De facto, se alguma coisa se escrevia sobre filosofia política, era sobre a morte desta disciplina. E, felizmente para mim, houve uma exceção famosa, Hart. 
Hart tinha acabado de publicar o seu livro The Concept of Law. Pela primeira vez, havia uma pessoa que abordava um tema substantivo, o direito. E alguém o designou como livro para o exame final dos alunos de honra, e eu li Hart e e fiquei completamente apanhado por ele. 
Acabei por escrever em Yale uma boa parte da minha dissertação sobre Hart. E Hart continua a ser, na minha opinião, um dos filósofos práticos mais importantes, não apenas na filosofia do direito; por exemplo, a sua influência em John Rawls é enorme. 

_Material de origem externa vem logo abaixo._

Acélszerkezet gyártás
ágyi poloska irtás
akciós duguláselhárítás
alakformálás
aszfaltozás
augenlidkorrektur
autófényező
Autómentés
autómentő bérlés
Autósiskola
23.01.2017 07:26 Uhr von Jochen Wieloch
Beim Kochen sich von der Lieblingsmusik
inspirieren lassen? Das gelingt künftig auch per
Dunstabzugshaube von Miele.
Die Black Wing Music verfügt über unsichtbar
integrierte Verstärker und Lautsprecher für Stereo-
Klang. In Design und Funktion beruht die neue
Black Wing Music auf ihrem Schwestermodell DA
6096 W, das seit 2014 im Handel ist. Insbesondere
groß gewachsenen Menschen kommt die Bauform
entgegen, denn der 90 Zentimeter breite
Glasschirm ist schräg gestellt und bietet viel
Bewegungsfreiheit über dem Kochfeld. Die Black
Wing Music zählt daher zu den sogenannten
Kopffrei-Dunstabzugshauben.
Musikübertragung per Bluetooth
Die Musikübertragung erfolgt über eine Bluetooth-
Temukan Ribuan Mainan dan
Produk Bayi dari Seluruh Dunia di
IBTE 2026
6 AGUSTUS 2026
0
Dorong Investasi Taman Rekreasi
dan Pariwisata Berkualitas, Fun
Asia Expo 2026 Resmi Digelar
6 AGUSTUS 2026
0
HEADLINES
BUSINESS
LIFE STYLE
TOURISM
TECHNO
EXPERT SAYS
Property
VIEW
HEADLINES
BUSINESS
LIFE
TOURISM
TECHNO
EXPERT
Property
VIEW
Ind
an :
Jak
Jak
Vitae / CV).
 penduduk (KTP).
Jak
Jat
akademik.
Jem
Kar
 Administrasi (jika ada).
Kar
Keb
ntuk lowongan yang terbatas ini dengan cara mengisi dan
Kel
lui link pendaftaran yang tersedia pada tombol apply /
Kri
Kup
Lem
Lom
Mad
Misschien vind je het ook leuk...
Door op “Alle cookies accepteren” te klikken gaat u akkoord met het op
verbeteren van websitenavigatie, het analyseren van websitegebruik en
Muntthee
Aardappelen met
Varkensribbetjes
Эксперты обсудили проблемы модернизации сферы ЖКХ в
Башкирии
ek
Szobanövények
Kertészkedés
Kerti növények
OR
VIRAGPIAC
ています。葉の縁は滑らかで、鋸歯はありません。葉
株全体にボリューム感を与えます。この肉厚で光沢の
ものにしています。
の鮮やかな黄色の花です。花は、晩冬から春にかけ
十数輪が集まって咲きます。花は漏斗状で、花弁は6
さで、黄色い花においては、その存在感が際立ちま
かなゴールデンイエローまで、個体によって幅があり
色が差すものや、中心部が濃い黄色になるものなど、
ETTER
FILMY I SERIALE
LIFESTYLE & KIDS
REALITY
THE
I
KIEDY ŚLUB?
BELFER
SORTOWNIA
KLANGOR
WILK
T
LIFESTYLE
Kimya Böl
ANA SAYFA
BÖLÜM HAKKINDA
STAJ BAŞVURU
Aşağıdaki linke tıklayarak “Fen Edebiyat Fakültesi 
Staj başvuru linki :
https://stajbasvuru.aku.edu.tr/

Depois, claro, apareceu Rawls. Assim, os dois, mais ou menos sozinhos, foram responsáveis, juntamente com alguns outros - Bernard Williams é outro - por fazer a filosofia falar às questões de que falávamos antes, às questões que diziam respeito às pessoas e às instituições do quotidiano. 
Por isso, como eu tinha muita fome desta forma de investigação, dada a aridez desta área durante anos, estava desejoso de a seguir. E, de facto, em New Haven não havia ninguém que trabalhasse muito nestas
coisas. Por isso, fi-lo mais ou menos sozinho. E pude fazê-lo porque Yale era, de certa forma, um pouco resistente à filosofia analítica. Em Yale falava-se de Heidegger e de outros luminares continentais da filosofia do século XX.